## TASK MATERIAL:
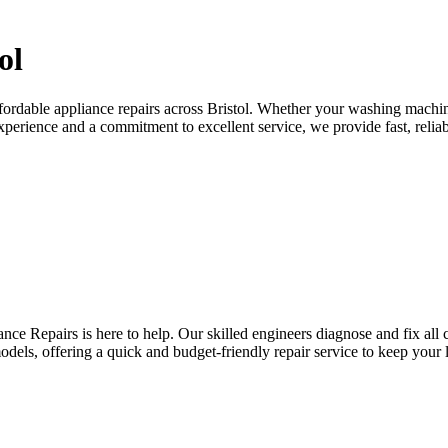
ol
ffordable appliance repairs across Bristol. Whether your washing machin
experience and a commitment to excellent service, we provide fast, reliab
nce Repairs is here to help. Our skilled engineers diagnose and fix al
odels, offering a quick and budget-friendly repair service to keep your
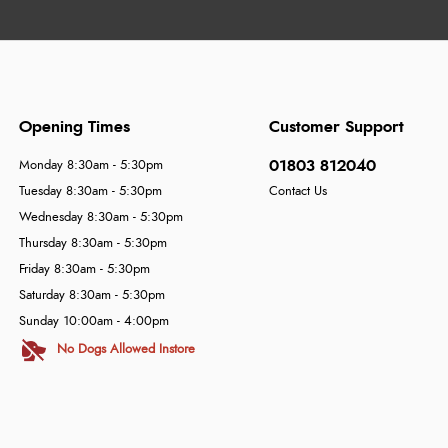
Opening Times
Customer Support
01803 812040
Monday 8:30am - 5:30pm
Tuesday 8:30am - 5:30pm
Contact Us
Wednesday 8:30am - 5:30pm
Thursday 8:30am - 5:30pm
Friday 8:30am - 5:30pm
Saturday 8:30am - 5:30pm
Sunday 10:00am - 4:00pm
No Dogs Allowed Instore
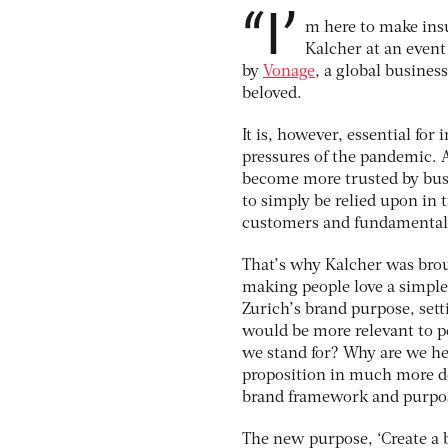
“I’
m here to make insu
Kalcher at an eve
by
Vonage
, a global busines
beloved.
It is, however, essential for
pressures of the pandemic. A
become more trusted by bus
to simply be relied upon in t
customers and fundamentall
That’s why Kalcher was brou
making people love a simple 
Zurich’s brand purpose, sett
would be more relevant to pe
we stand for? Why are we he
proposition in much more de
brand framework and purpos
The new purpose, ‘Create a b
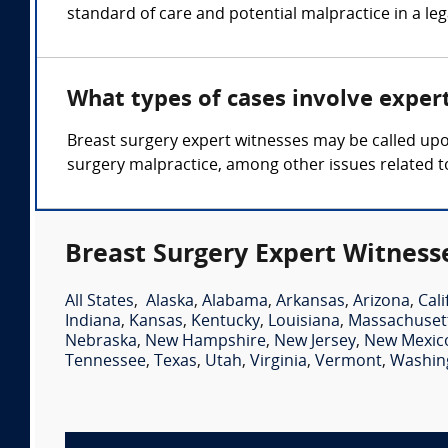
standard of care and potential malpractice in a le
What types of cases involve exper
Breast surgery expert witnesses may be called upon
surgery malpractice, among other issues related t
Breast Surgery Expert Witness
All States
,
Alaska
,
Alabama
,
Arkansas
,
Arizona
,
Cali
Indiana
,
Kansas
,
Kentucky
,
Louisiana
,
Massachuset
Nebraska
,
New Hampshire
,
New Jersey
,
New Mexic
Tennessee
,
Texas
,
Utah
,
Virginia
,
Vermont
,
Washin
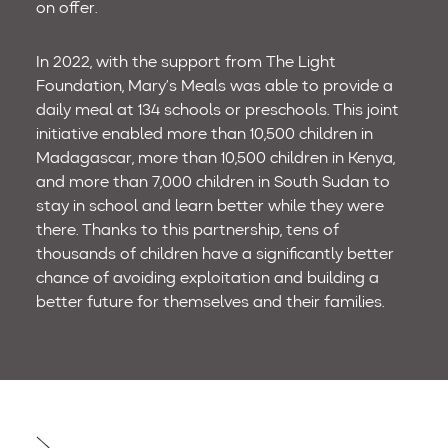
on offer.
In 2022, with the support from The Light
Foundation, Mary’s Meals was able to provide a
daily meal at 134 schools or preschools. This joint
initiative enabled more than 10,500 children in
Madagascar, more than 10,500 children in Kenya,
and more than 7,000 children in South Sudan to
stay in school and learn better while they were
there. Thanks to this partnership, tens of
thousands of children have a significantly better
chance of avoiding exploitation and building a
better future for themselves and their families.
Post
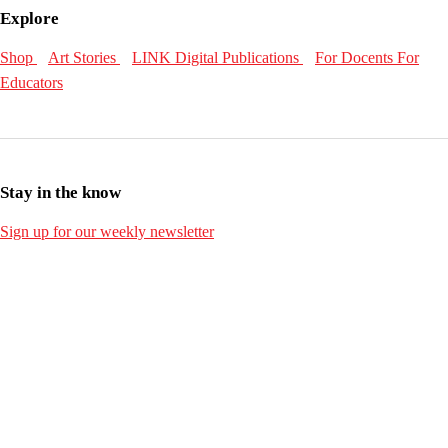
Explore
Shop
Art Stories
LINK Digital Publications
For Docents
For
Educators
Stay in the know
Sign up for our weekly newsletter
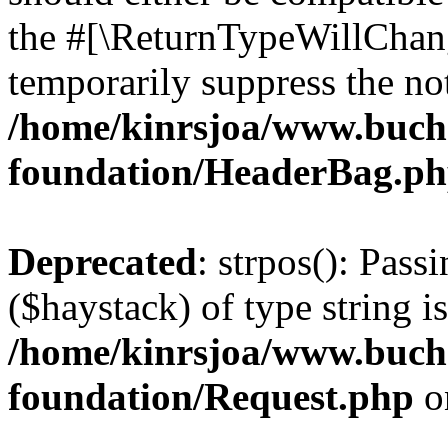
the #[\ReturnTypeWillChang
temporarily suppress the not
/home/kinrsjoa/www.buch
foundation/HeaderBag.p
Deprecated
: strpos(): Pass
($haystack) of type string i
/home/kinrsjoa/www.buch
foundation/Request.php
o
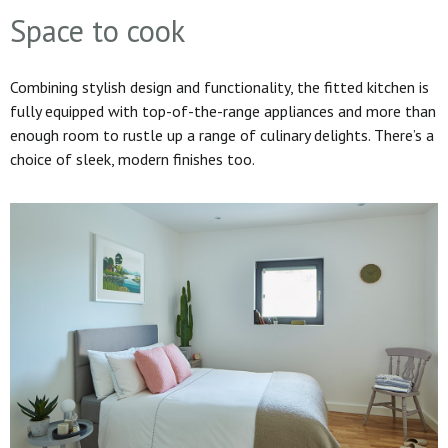
Space to cook
Combining stylish design and functionality, the fitted kitchen is
fully equipped with top-of-the-range appliances and more than
enough room to rustle up a range of culinary delights. There’s a
choice of sleek, modern finishes too.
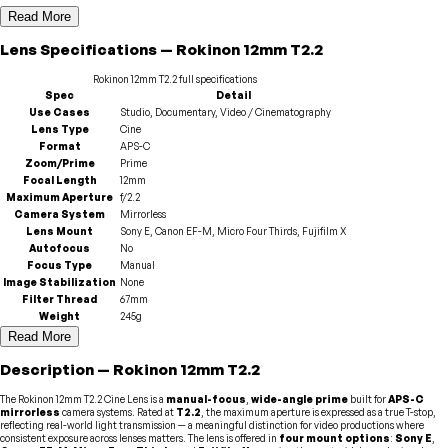
Read More
Lens
Specifications
—
Rokinon
12mm T2.2
Rokinon
12mm T2.2
full specifications
Spec
Detail
Use Cases
Studio, Documentary, Video / Cinematography
Lens Type
Cine
Format
APS-C
Zoom/Prime
Prime
Focal Length
12mm
Maximum Aperture
f/2.2
Camera System
Mirrorless
Lens Mount
Sony E, Canon EF-M, Micro Four Thirds, Fujifilm X
Autofocus
No
Focus Type
Manual
Image Stabilization
None
Filter Thread
67mm
Weight
245g
Read More
Description
—
Rokinon
12mm T2.2
The Rokinon 12mm T2.2 Cine Lens is a
manual-focus
,
wide-angle prime
built for
APS-C
mirrorless
camera systems. Rated at
T2.2
, the maximum aperture is expressed as a true T-stop,
reflecting real-world light transmission — a meaningful distinction for video productions where
consistent exposure across lenses matters. The lens is offered in
four mount options
:
Sony E
,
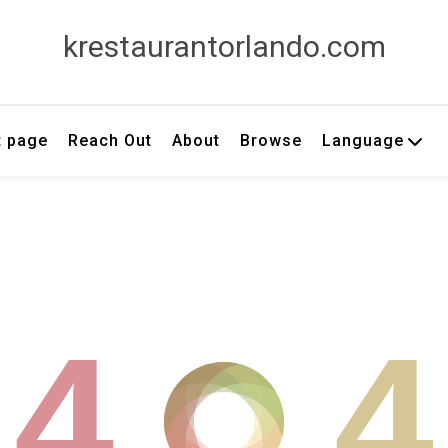
krestaurantorlando.com
t page
Reach Out
About
Browse
Language
4
4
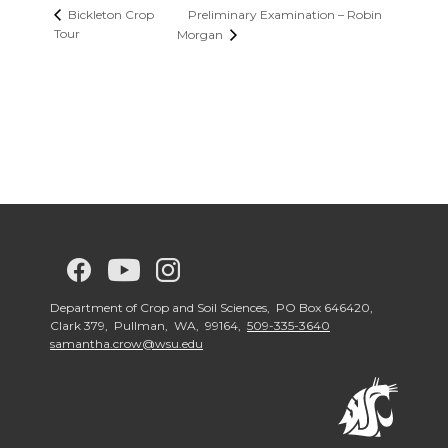
Preliminary Examination – Robin
Bickleton Crop
Tour
Morgan
G
G
G
G
o
o
o
o
Department of Crop and Soil Sciences, PO Box 646420,
Clark 379, Pullman, WA, 99164,
509-335-3640
samantha.crow@wsu.edu
t
t
t
t
o
o
o
o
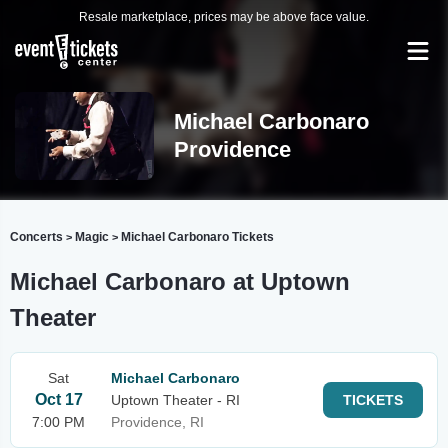
Resale marketplace, prices may be above face value.
Michael Carbonaro
Providence
Concerts
Magic
Michael Carbonaro Tickets
>
>
Michael Carbonaro at Uptown
Theater
Sat
Michael Carbonaro
Oct 17
Uptown Theater - RI
TICKETS
7:00 PM
Providence, RI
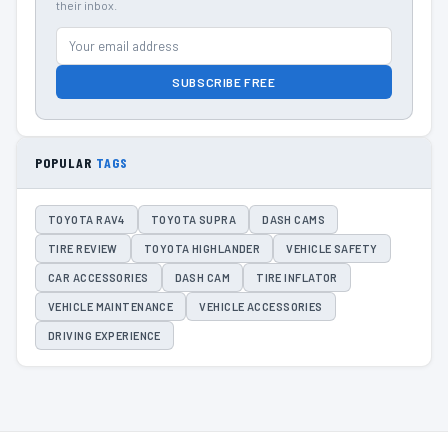
their inbox.
SUBSCRIBE FREE
POPULAR
TAGS
TOYOTA RAV4
TOYOTA SUPRA
DASH CAMS
TIRE REVIEW
TOYOTA HIGHLANDER
VEHICLE SAFETY
CAR ACCESSORIES
DASH CAM
TIRE INFLATOR
VEHICLE MAINTENANCE
VEHICLE ACCESSORIES
DRIVING EXPERIENCE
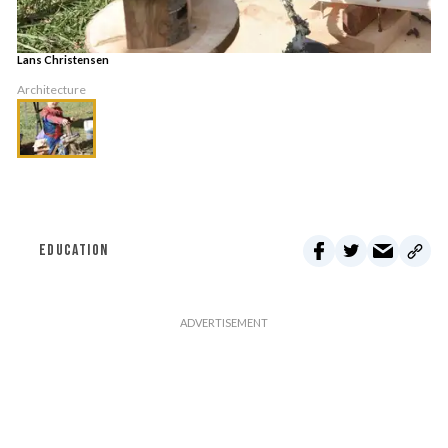
Lans Christensen
Architecture
EDUCATION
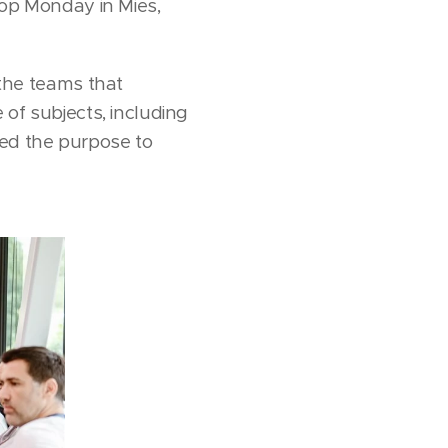
op Monday in Mies,
the teams that
 of subjects, including
rved the purpose to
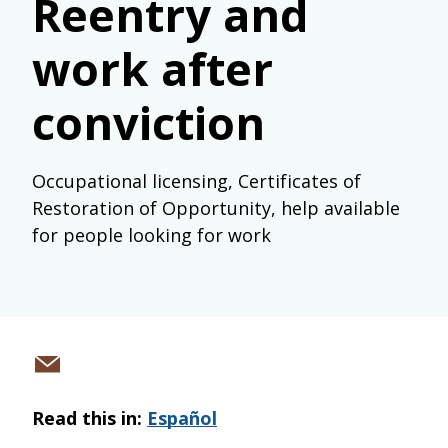
Reentry and
work after
conviction
Occupational licensing, Certificates of
Restoration of Opportunity, help available
for people looking for work
Share
via
Read this in:
Español
email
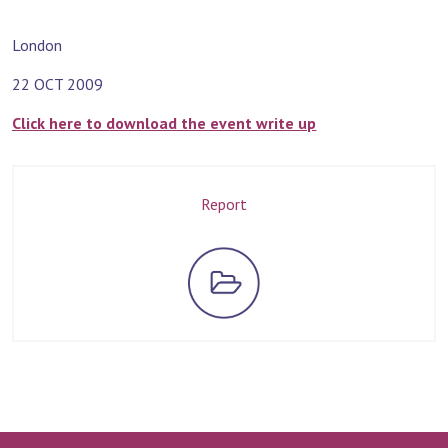
London
22 OCT 2009
Click here to download the event write up
Report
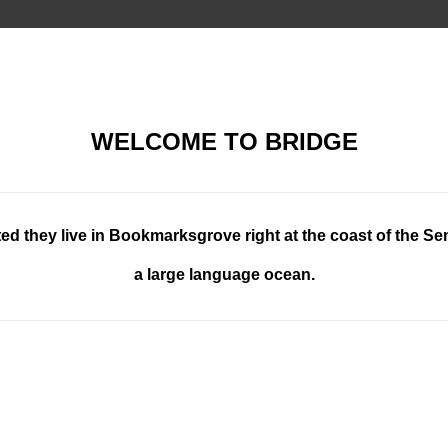
WELCOME TO BRIDGE
ed they live in Bookmarksgrove right at the coast of the Se
a large language ocean.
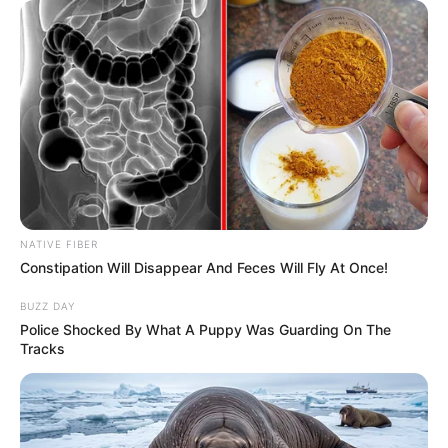
NATIVE FIBER
Constipation Will Disappear And Feces Will Fly At Once!
BUZZ DAY
Police Shocked By What A Puppy Was Guarding On The
Tracks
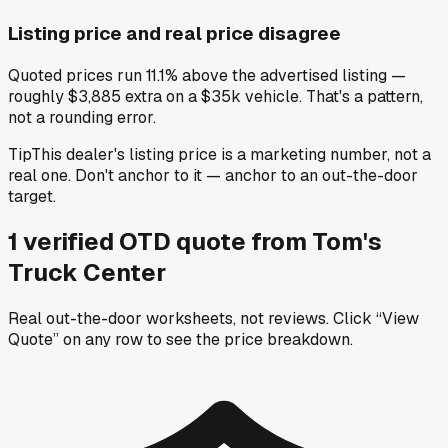
Listing price and real price disagree
Quoted prices run 11.1% above the advertised listing —
roughly $3,885 extra on a $35k vehicle. That's a pattern,
not a rounding error.
Tip
This dealer's listing price is a marketing number, not a
real one. Don't anchor to it — anchor to an out-the-door
target.
1
verified OTD
quote
from
Tom's
Truck Center
Real out-the-door worksheets, not reviews.
Click “View
Quote” on any row
to see the price breakdown.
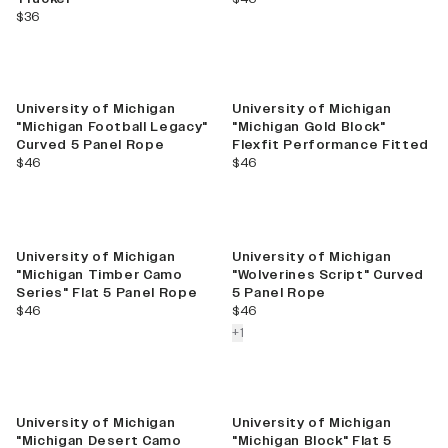
current price
$36
University of Michigan
University of Michigan
"Michigan Football Legacy"
"Michigan Gold Block"
Curved 5 Panel Rope
Flexfit Performance Fitted
current price
current price
$46
$46
New
University of Michigan
University of Michigan
"Michigan Timber Camo
"Wolverines Script" Curved
Series" Flat 5 Panel Rope
5 Panel Rope
current price
current price
$46
$46
colors more
+
1
University of Michigan
University of Michigan
"Michigan Desert Camo
"Michigan Block" Flat 5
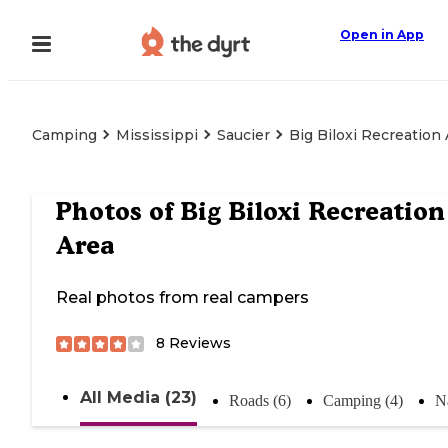
Open in App
Camping
Mississippi
Saucier
Big Biloxi Recreation
Photos of
Big Biloxi Recreation
Area
Real photos from real campers
8
Reviews
All Media (23)
Roads (6)
Camping (4)
Na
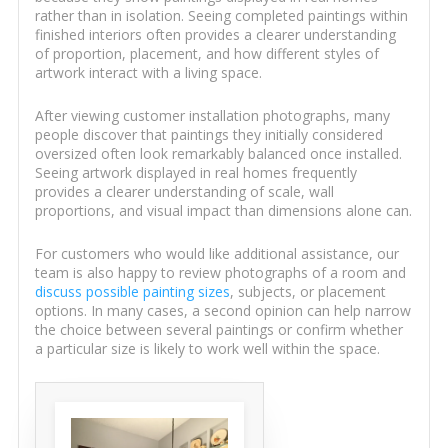
rather than in isolation. Seeing completed paintings within
finished interiors often provides a clearer understanding
of proportion, placement, and how different styles of
artwork interact with a living space.
After viewing customer installation photographs, many
people discover that paintings they initially considered
oversized often look remarkably balanced once installed.
Seeing artwork displayed in real homes frequently
provides a clearer understanding of scale, wall
proportions, and visual impact than dimensions alone can.
For customers who would like additional assistance, our
team is also happy to review photographs of a room and
discuss possible painting sizes
, subjects, or placement
options. In many cases, a second opinion can help narrow
the choice between several paintings or confirm whether
a particular size is likely to work well within the space.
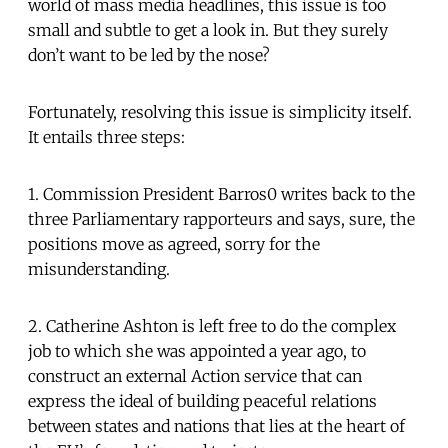
world of mass media headlines, this issue is too
small and subtle to get a look in. But they surely
don’t want to be led by the nose?
Fortunately, resolving this issue is simplicity itself.
It entails three steps:
1. Commission President Barros0 writes back to the
three Parliamentary rapporteurs and says, sure, the
positions move as agreed, sorry for the
misunderstanding.
2. Catherine Ashton is left free to do the complex
job to which she was appointed a year ago, to
construct an external Action service that can
express the ideal of building peaceful relations
between states and nations that lies at the heart of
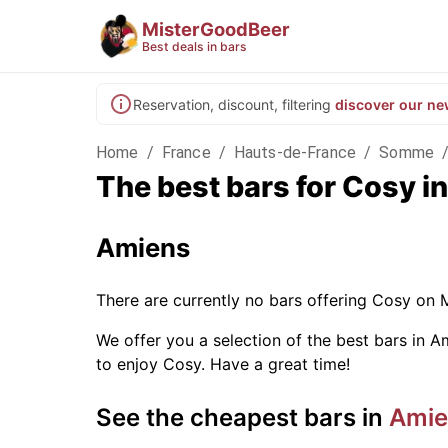
MisterGoodBeer
Best deals in bars
Reservation, discount, filtering
discover our ne
Home
/
France
/
Hauts-de-France
/
Somme
The best bars for Cosy 
Amiens
There are currently no bars offering Cosy on 
We offer you a selection of the best bars in Am
to enjoy Cosy. Have a great time!
See the cheapest bars in
Amie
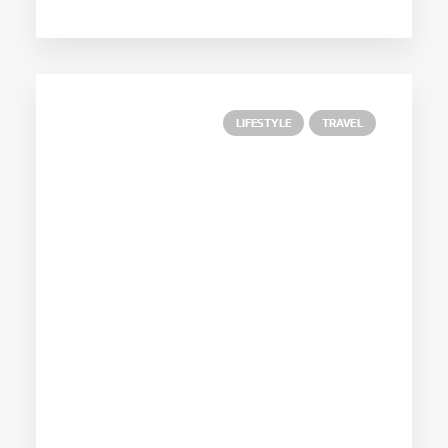
LIFESTYLE
TRAVEL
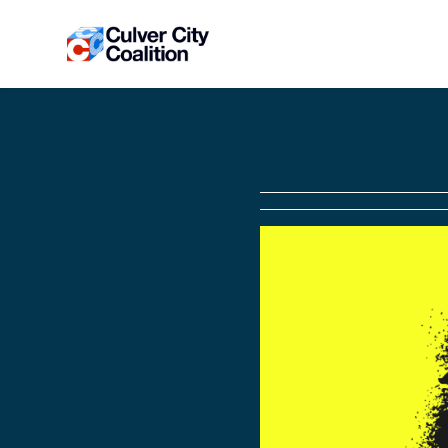
Skip to main content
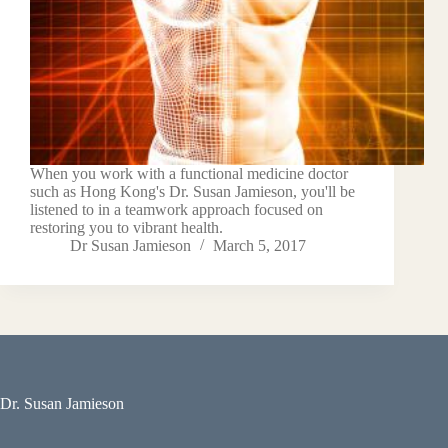
When you work with a functional medicine doctor
such as Hong Kong's Dr. Susan Jamieson, you'll be
listened to in a teamwork approach focused on
restoring you to vibrant health.
Dr Susan Jamieson
March 5, 2017
Dr. Susan Jamieson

## THE PROBLEM:
From the records above, copy every line that includes the word "many".

## THE COMPLETED TASK:
After viewing customer installation photographs, many
options. In many cases, a second opinion can help narrow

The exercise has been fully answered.